Extract only the lines from the start of the entries below to the line with "h must evolve", inclusive; omit every picture.

== Segment start ==

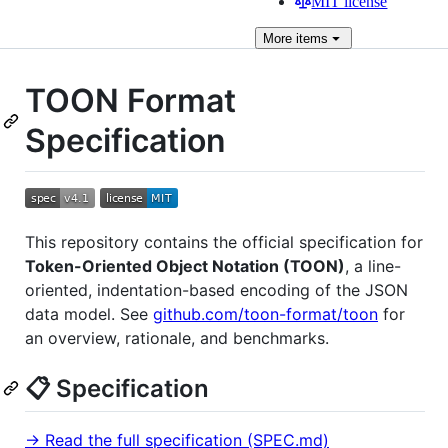
MIT license
More
items
TOON Format
Specification
This repository contains the official specification for
Token-Oriented Object Notation (TOON)
, a line-
oriented, indentation-based encoding of the JSON
data model. See
github.com/toon-format/toon
for
an overview, rationale, and benchmarks.
📋 Specification
→ Read the full specification (SPEC.md)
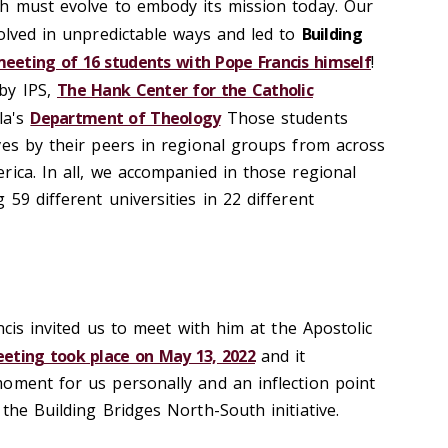
h must evolve to embody its mission today. Our
volved in unpredictable ways and led to
Building
eeting of 16 students with Pope Francis himself
!
by IPS,
The Hank Center for the Catholic
la's
Department of Theology
Those students
ves by their peers in regional groups from across
rica. In all, we accompanied in those regional
59 different universities in 22 different
ncis invited us to meet with him at the Apostolic
eting took place on May 13, 2022
and it
oment for us personally and an inflection point
the Building Bridges North-South initiative.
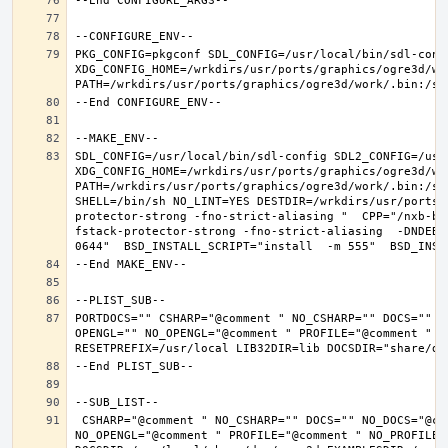
PKG_CONFIG=pkgconf SDL_CONFIG=/usr/local/bin/sdl-confi
XDG_CONFIG_HOME=/wrkdirs/usr/ports/graphics/ogre3d/wo
SDL_CONFIG=/usr/local/bin/sdl-config SDL2_CONFIG=/usr/
XDG_CONFIG_HOME=/wrkdirs/usr/ports/graphics/ogre3d/wo
PATH=/wrkdirs/usr/ports/graphics/ogre3d/work/.bin:/sb
SHELL=/bin/sh NO_LINT=YES DESTDIR=/wrkdirs/usr/ports/
protector-strong -fno-strict-aliasing "  CPP="/nxb-bi
fstack-protector-strong -fno-strict-aliasing  -DNDEBU
PORTDOCS="" CSHARP="@comment " NO_CSHARP="" DOCS="" N
OPENGL="" NO_OPENGL="@comment " PROFILE="@comment " N
 CSHARP="@comment " NO_CSHARP="" DOCS="" NO_DOCS="@comment " FREEIMAGE="@comment " NO_FREEIMAGE="" JAVA="@comment " NO_JAVA="" OPENEXR="@comment " NO_OPENEXR="" OPENGL="" 
NO_OPENGL="@comment " PROFILE="@comment " NO_PROFILE=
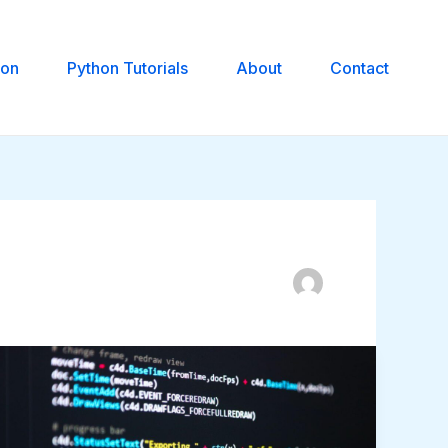
hon
Python Tutorials
About
Contact
Reading
Card
Data
in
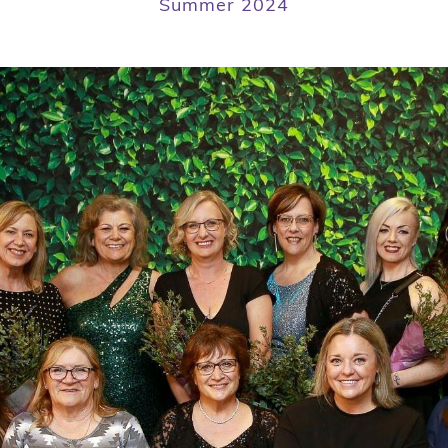
Summer 2024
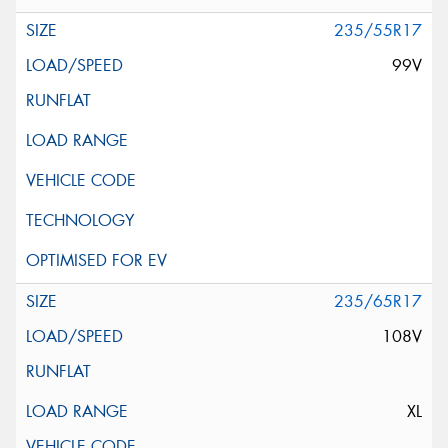
235/55R17
99V
235/65R17
108V
XL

== Segment end ==

Response area:
MIT license
More
items
TOON Format
Specification
This repository contains the official specification for
Token-Oriented Object Notation (TOON)
, a line-
oriented, indentation-based encoding of the JSON
data model. See
github.com/toon-format/toon
for
an overview, rationale, and benchmarks.
📋 Specification
→ Read the full specification (SPEC.md)
h must evolve to embody its mission today. Our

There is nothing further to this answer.